Extracted data entries:

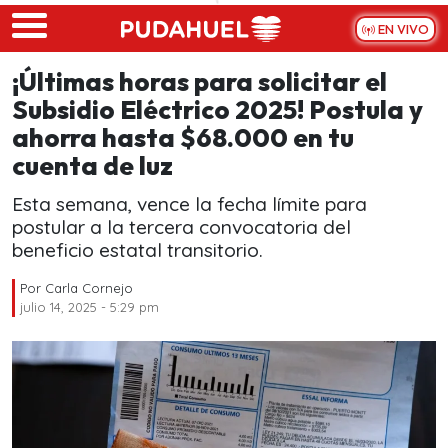
Skip to main content
EN VIVO
¡Últimas horas para solicitar el
Subsidio Eléctrico 2025! Postula y
ahorra hasta $68.000 en tu
cuenta de luz
Esta semana, vence la fecha límite para
postular a la tercera convocatoria del
beneficio estatal transitorio.
Por
Carla Cornejo
julio 14, 2025 - 5:29 pm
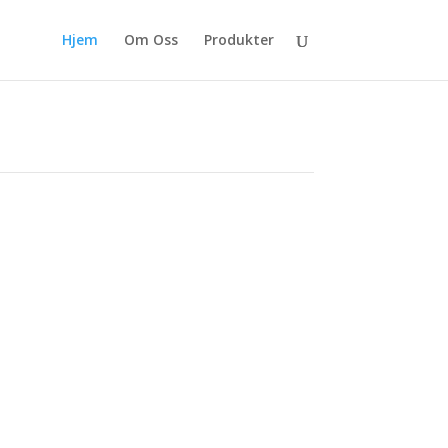
Hjem
Om Oss
Produkter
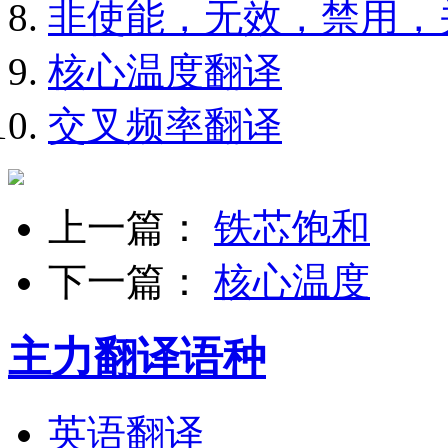
非使能，无效，禁用，
核心温度翻译
交叉频率翻译
上一篇：
铁芯饱和
下一篇：
核心温度
主力翻译语种
英语翻译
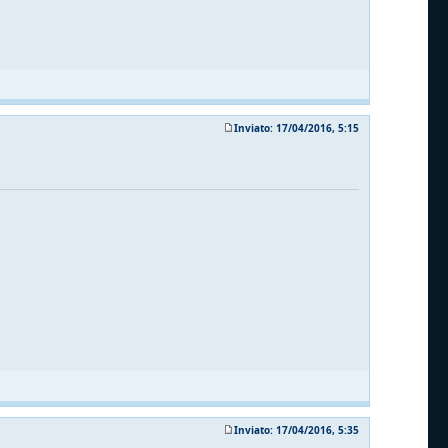
Inviato: 17/04/2016, 5:15
Inviato: 17/04/2016, 5:35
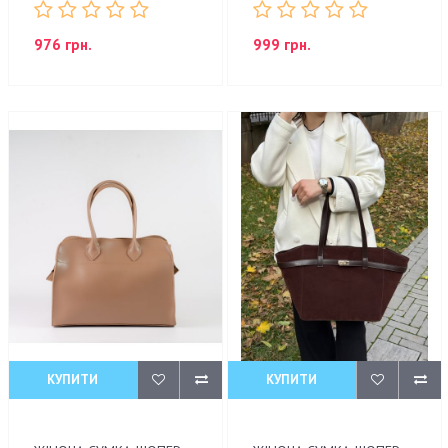
976 грн.
999 грн.
КУПИТИ
КУПИТИ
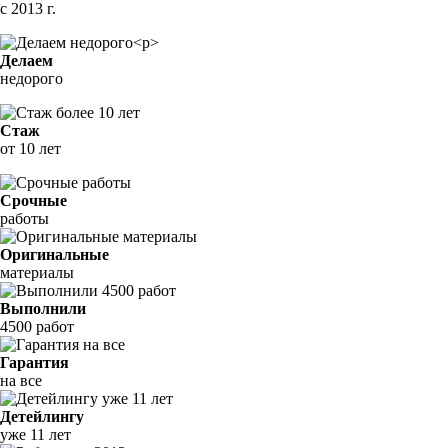
с 2013 г.
Делаем
недорого
Стаж
от 10 лет
Срочные
работы
Оригинальные
материалы
Выполнили
4500 работ
Гарантия
на все
Детейлингу
уже 11 лет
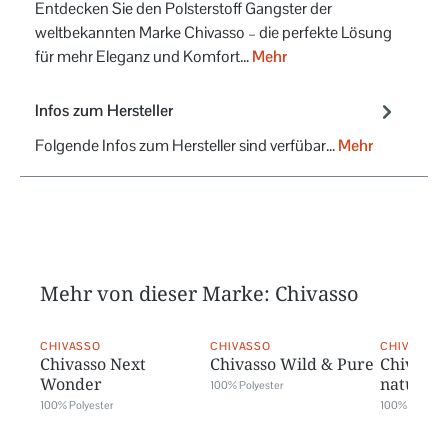
Entdecken Sie den Polsterstoff Gangster der
weltbekannten Marke Chivasso – die perfekte Lösung
für mehr Eleganz und Komfort…
Mehr
Infos zum Hersteller
Folgende Infos zum Hersteller sind verfübar...
Mehr
Mehr von dieser Marke: Chivasso
CHIVASSO
CHIVASSO
CHIVASSO
Chivasso Next
Chivasso Wild & Pure
Chivasso
Wonder
natural
100% Polyester
100% Polyester
100% Leinen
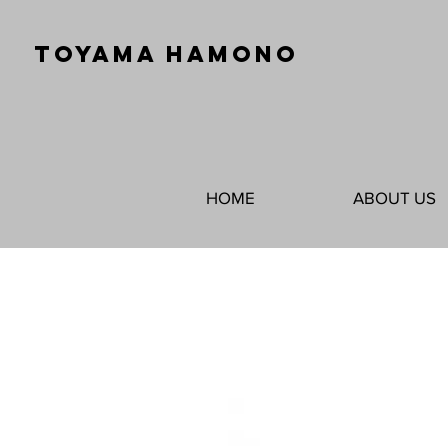
TOYAMA HAMONO
HOME
ABOUT US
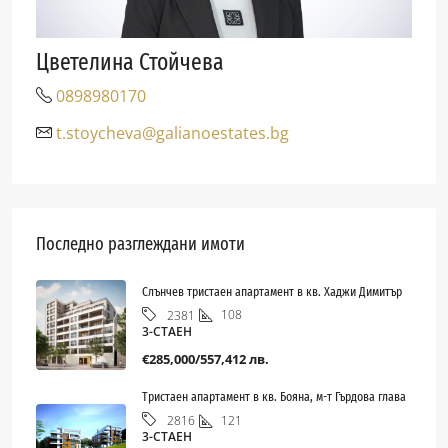
Цветелина Стойчева
0898980170
t.stoycheva@galianoestates.bg
Последно разглеждани имоти
Слънчев тристаен апартамент в кв. Хаджи Димитър
108
2381
3-СТАЕН
€285,000/557,412 лв.
Тристаен апартамент в кв. Бояна, м-т Гърдова глава
121
2816
3-СТАЕН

[Your task] Please give the number of lines in the entries above that hold "Inviato", with no other words.

[Result of this exercise] 2